How to Thread a Singer 6104 Sewing Machine

Updated July 20, 2017

Motivated to save money, you found mom's old sewing machine. Unfortunately, the instruction manual has disappeared, and you've forgotten how to thread the machine. You can still start sewing right away, and bypass the hassle of ordering a new manual.

Draw out six inches of thread from the bobbin. Pull the thread through the notch closest to you in the bobbin case, around to the left, and through the second notch. Holding the excess thread taut, close the slide plate.

Lift the pressure foot by flipping the lever at the back of the machine. Raise the needle to its highest position by turning the hand wheel located on the machine's right side.

Slide the spool of thread over the spool pin located at the top right corner of the machine. While holding the spool in place with your right hand, draw the thread out with your left, hooking it into the upper thread guide at the top left of the machine.

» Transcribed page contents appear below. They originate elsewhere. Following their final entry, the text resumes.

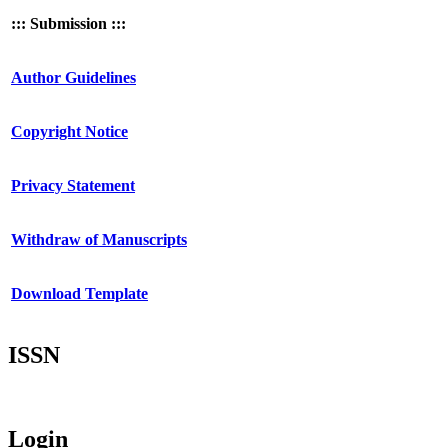
::: Submission :::
Author Guidelines
Copyright Notice
Privacy Statement
Withdraw of Manuscripts
Download Template
ISSN
Login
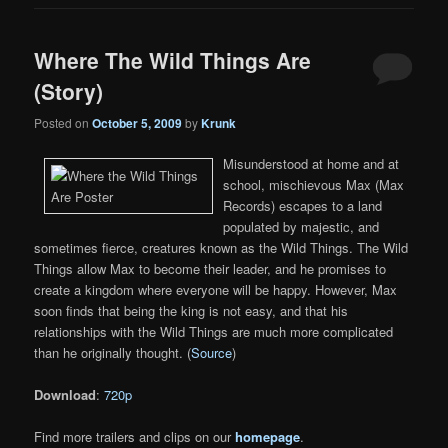
Where The Wild Things Are
(Story)
Posted on
October 5, 2009
by
Krunk
Misunderstood at home and at
school, mischievous Max (Max
Records) escapes to a land
populated by majestic, and
sometimes fierce, creatures known as the Wild Things. The Wild
Things allow Max to become their leader, and he promises to
create a kingdom where everyone will be happy. However, Max
soon finds that being the king is not easy, and that his
relationships with the Wild Things are much more complicated
than he originally thought. (
Source
)
Download
:
720p
Find more trailers and clips on our
homepage
.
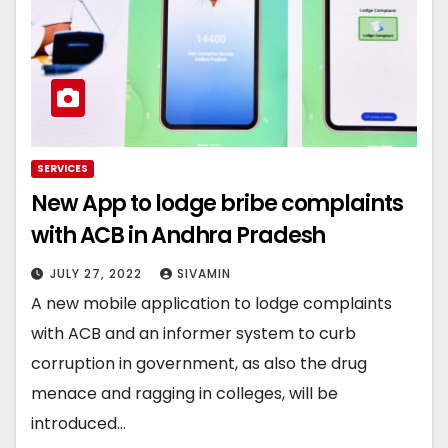
SERVICES
New App to lodge bribe complaints
with ACB in Andhra Pradesh
JULY 27, 2022
SIVAMIN
A new mobile application to lodge complaints
with ACB and an informer system to curb
corruption in government, as also the drug
menace and ragging in colleges, will be
introduced…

Guide the thread down and around the tension knob. Pull the thread up, snapping it inside the tension wire loop on the left-side of the knob. Hook the thread inside the wire guide, which looks like a bent paper clip, located directly above the tension knob.

Hook the thread over the take-up lever, which is the metal arm located above the tension knob. Guide the thread down toward the needle, hook it inside the spiral loop mounted on the needle clamp, and then inside the notch just below.

Thread the needle from the front, pulling out six inches of excess thread.

Hold the needle thread taut. Turn the hand wheel toward you until the needle lowers into the bobbin case and rises again. Continue to lower the needle until it emerges with a loop of bobbin thread attached.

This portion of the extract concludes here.